- **DATASET RECORDS**:
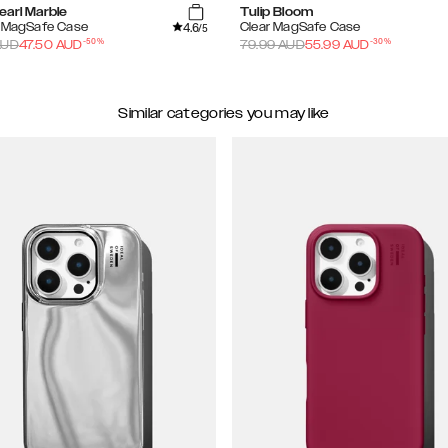
earl Marble
Tulip Bloom
4.6
d MagSafe Case
Clear MagSafe Case
/5
-
50
%
-
30
%
UD
47.50
AUD
79.99
AUD
55.99
AUD
Similar categories you may like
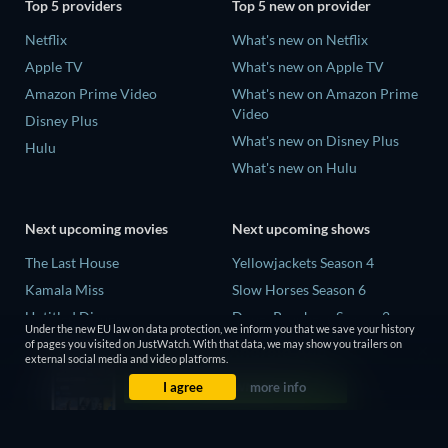
Top 5 providers
Top 5 new on provider
Netflix
What's new on Netflix
Apple TV
What's new on Apple TV
Amazon Prime Video
What's new on Amazon Prime
Video
Disney Plus
What's new on Disney Plus
Hulu
What's new on Hulu
Next upcoming movies
Next upcoming shows
The Last House
Yellowjackets Season 4
Kamala Miss
Slow Horses Season 6
Untitled Disney
Dune: Prophecy Season 2
Under the new EU law on data protection, we inform you that we save your history
Big Baby
The Gentlemen Season 2
of pages you visited on JustWatch. With that data, we may show you trailers on
external social media and video platforms.
Halee
Love Is Blind: UK Season 3
I agree
more info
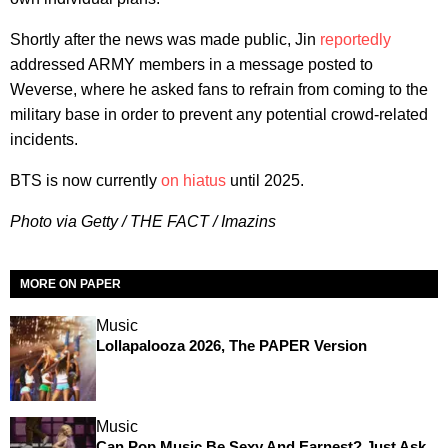
Shortly after the news was made public, Jin
reportedly
addressed ARMY members in a message posted to
Weverse, where he asked fans to refrain from coming to the
military base in order to prevent any potential crowd-related
incidents.
BTS is now currently
on hiatus
until 2025.
Photo via Getty / THE FACT / Imazins
MORE ON PAPER
Music
Lollapalooza 2026, The PAPER Version
Music
Can Pop Music Be Sexy And Earnest? Just Ask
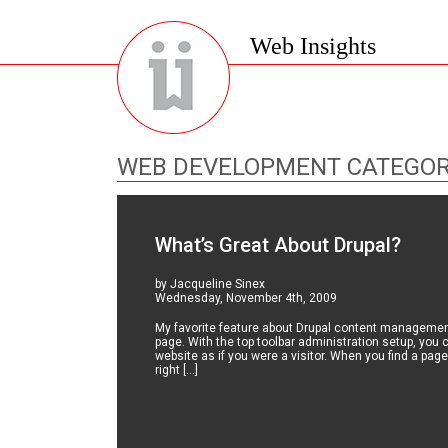
Web Insights
WEB DEVELOPMENT CATEGO
What’s Great About Drupal?
by Jacqueline Sinex
Wednesday, November 4th, 2009
My favorite feature about Drupal content management 
page. With the top toolbar administration setup, you
website as if you were a visitor. When you find a page
right […]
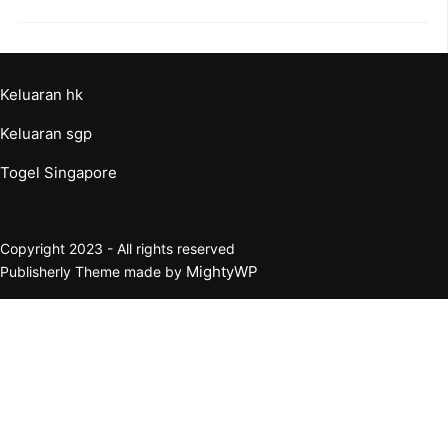
Keluaran hk
Keluaran sgp
Togel Singapore
Copyright 2023 - All rights reserved
MightyWP
Publisherly Theme made by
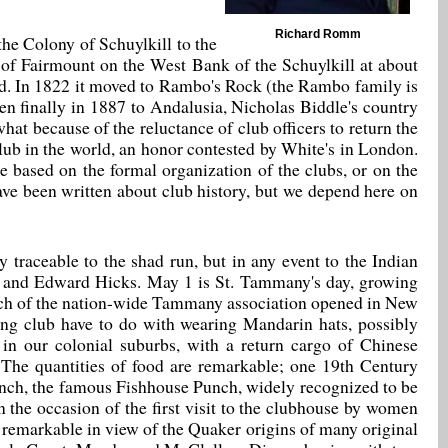
Richard Romm
he Colony of Schuylkill to the
s of Fairmount on the West Bank of the Schuylkill at about
ld. In 1822 it moved to Rambo's Rock (the Rambo family is
en finally in 1887 to Andalusia, Nicholas Biddle's country
at because of the reluctance of club officers to return the
 club in the world, an honor contested by White's in London.
e based on the formal organization of the clubs, or on the
ave been written about club history, but we depend here on
 traceable to the shad run, but in any event to the Indian
t and Edward Hicks. May 1 is St. Tammany's day, growing
ranch of the nation-wide Tammany association opened in New
hing club have to do with wearing Mandarin hats, possibly
n our colonial suburbs, with a return cargo of Chinese
b. The quantities of food are remarkable; one 19th Century
unch, the famous Fishhouse Punch, widely recognized to be
n the occasion of the first visit to the clubhouse by women
y remarkable in view of the Quaker origins of many original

- **WHAT YOU ARE ASKED TO DO**: A faithful copy of the records above is needed, with the pictures left out.

- **ANSWER TO THIS PROBLEM**:
earl Marble
Tulip Bloom
4.6
d MagSafe Case
Clear MagSafe Case
/5
-
50
%
-
30
%
UD
47.50
AUD
79.99
AUD
55.99
AUD
Similar categories you may like
Top 5 providers
Top 5 new on provider
Netflix
What's new on Netflix
Apple TV
What's new on Apple TV
Amazon Prime Video
What's new on Amazon Prime
Video
Disney Plus
What's new on Disney Plus
Hulu
What's new on Hulu
Next upcoming movies
Next upcoming shows
The Last House
Yellowjackets Season 4
Kamala Miss
Slow Horses Season 6
Untitled Disney
Dune: Prophecy Season 2
Under the new EU law on data protection, we inform you that we save your history
Big Baby
The Gentlemen Season 2
of pages you visited on JustWatch. With that data, we may show you trailers on
external social media and video platforms.
Halee
Love Is Blind: UK Season 3
I agree
more info
Shortly after the news was made public, Jin
reportedly
addressed ARMY members in a message posted to
Weverse, where he asked fans to refrain from coming to the
military base in order to prevent any potential crowd-related
incidents.
BTS is now currently
on hiatus
until 2025.
Photo via Getty / THE FACT / Imazins
MORE ON PAPER
Music
Lollapalooza 2026, The PAPER Version
Music
Can Pop Music Be Sexy And Earnest? Just Ask
Web Insights
WEB DEVELOPMENT CATEGO
What’s Great About Drupal?
by Jacqueline Sinex
Wednesday, November 4th, 2009
My favorite feature about Drupal content management 
page. With the top toolbar administration setup, you
website as if you were a visitor. When you find a page
right […]
Keluaran hk
Keluaran sgp
Togel Singapore
Copyright 2023 - All rights reserved
MightyWP
Publisherly Theme made by
Richard Romm
he Colony of Schuylkill to the
s of Fairmount on the West Bank of the Schuylkill at about
ld. In 1822 it moved to Rambo's Rock (the Rambo family is
en finally in 1887 to Andalusia, Nicholas Biddle's country
at because of the reluctance of club officers to return the
 club in the world, an honor contested by White's in London.
e based on the formal organization of the clubs, or on the
ave been written about club history, but we depend here on
 traceable to the shad run, but in any event to the Indian
t and Edward Hicks. May 1 is St. Tammany's day, growing
ranch of the nation-wide Tammany association opened in New
hing club have to do with wearing Mandarin hats, possibly
n our colonial suburbs, with a return cargo of Chinese
b. The quantities of food are remarkable; one 19th Century
unch, the famous Fishhouse Punch, widely recognized to be
n the occasion of the first visit to the clubhouse by women
y remarkable in view of the Quaker origins of many original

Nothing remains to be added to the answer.